Although Kimaiyo and Kavuludi later on clarified that having a university degree was just an added advantage, those without the papers feel that such a requirement might make trimming the list of applicants easier, and to their disadvantage.

If a university degree might be used to trim down on the number of applicants, all eight provincial police officers may be forced to retire or take up new redesignated roles since they lack the minimum academic requirement.

The officers – Benson Kibui, Aggrey Adoli, Levi Kyule Mwandi, Joseph ole Tito, Alfred Ombaba, Charlton Mureithi, Kyeng and Marcus Ocholla — who have been serving under the rank of deputy commissioner of police, a rank that has been abolished.

Other senior officers who are not degree holders include former director of complaints Leo Nyongesa, community policing boss Beatrice Nduta, GSU Commandant William Sayia, police reforms director Jonathan Koskei, Kenya Police College Commandant, Peter Kavila and head of police operations John Njue Njagi.

Hirings and firing

The Standard on Sunday established that Mr Kimaiyo and a group of senior officers want the powers to remain with the IG so that he can use his position of hiring and firing to protect the old guard, who apparently make make majority of the provincial police bosses.

One of the victims of the powerplay is Charles Owino, whose role as police spokesperson has been taken over by former Administration Police Spokesperson Masoud Mwinyi.

On Thursday, Kimaiyo said he had appointed Nyongesa as the director of the powerful Internal Affairs Unit, taking the position that the NPSC had appointed Owino. Kimaiyo opposed Mr Owino’s appointment saying that he was not consulted.

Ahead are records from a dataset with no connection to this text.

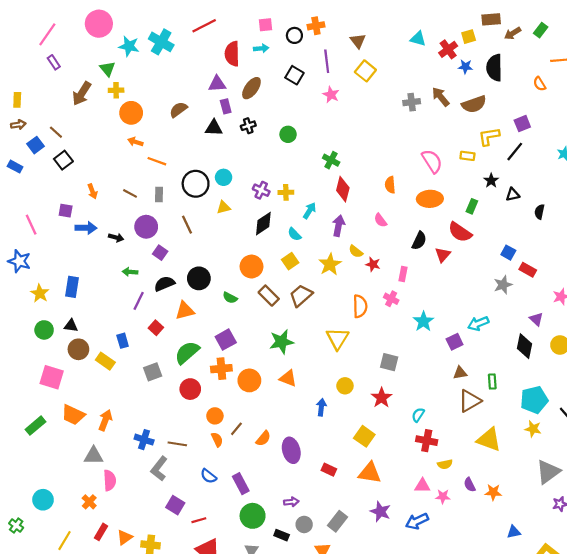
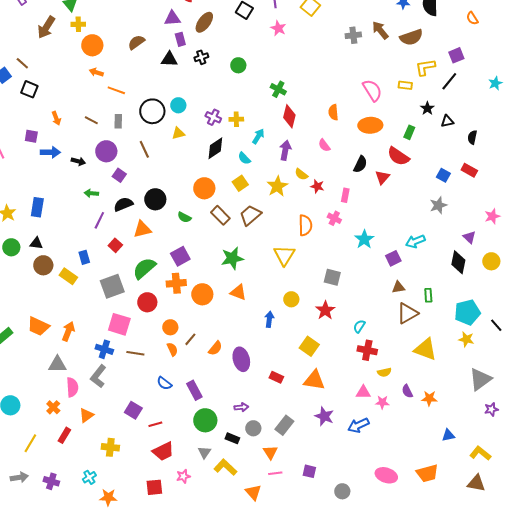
black square: (63, 160) -> (29, 89), turned -30
red rectangle: (528, 270) -> (469, 170), moved
gray square: (153, 372) -> (112, 286), size x1.4
pink square: (52, 377) -> (119, 324), moved
gray L-shape: (159, 469) -> (98, 376), moved
orange triangle: (125, 537) -> (86, 415), moved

Nyongesa was transferred from North Eastern Province to police operations after failing to control rising insecurity. He now has been tasked with the bigger responsibility at Internal Affairs.

Sources said that poor relations between Owino and Kimaiyo developed after the Spokesperson declined to hold a press conference ordering CORD supporters to vacate the city centre during the petition at the Supreme Court.

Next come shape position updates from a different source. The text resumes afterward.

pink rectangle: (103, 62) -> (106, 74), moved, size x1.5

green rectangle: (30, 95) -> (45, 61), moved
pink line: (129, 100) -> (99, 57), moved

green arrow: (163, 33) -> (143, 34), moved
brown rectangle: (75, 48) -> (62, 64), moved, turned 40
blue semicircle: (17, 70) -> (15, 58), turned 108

It is said that Mr Owino told his boss that the Constitution was very clear on the Bill of Rights that allowed demonstrations and picketing in an orderly manner.

Owino’s stand is said to have won him the admiration of colleagues and at the same time the wrath and anger of his boss.

Kimaiyo’s breaking up the demonstrations also created unease in the police force when hundreds of police officers used force to break up the Occupy Parlaiment Protests outside against MPs’ efforts to increase their pay.

“Where instances of waywardness are manifest, the police will be compelled to take all necessary actions and steps to restore order and normalcy,” Mwinyi answered when we pressed him to state the number of police officers sent to stop the protests against those deployed to control unexplained killings in Bungoma and Busia.

There are also unconfirmed reports that Kimaiyo’s two deputies  Grace Kaindi and Samuel Arachi would prefer that he lets the command function be theirs.

It is also unclear what Kaindi and Arachi’s job description is though, on paper, they are supposed to be directly in charge of the two services, Kenya Police and Administration Police, respectively.

On Friday, a high-ranking police officer told The Standard on Sunday: “He should stop trying to lobby for amendments to the National Police Service Act”.

The Acts gives the Kavuludi team the upper hand in police recruitment, appointment, transfers, promotion and sackings.

Kavulundi insists that the commission is superior to the NPS.

According to Captain (rtd) Simiyu Werunga who was part of the process of drafting the Act, transfer of powers to the commission was meant to check police excesses.

“What Kimaiyo is trying to do is to take us back to the old days yet what we did follow studies from other countries having similar police structures,” Werunga said.

However, Kimaiyo has the support of Commission for the Implementation of the Constitution chairman, Charles Nyachae and a section of MPs.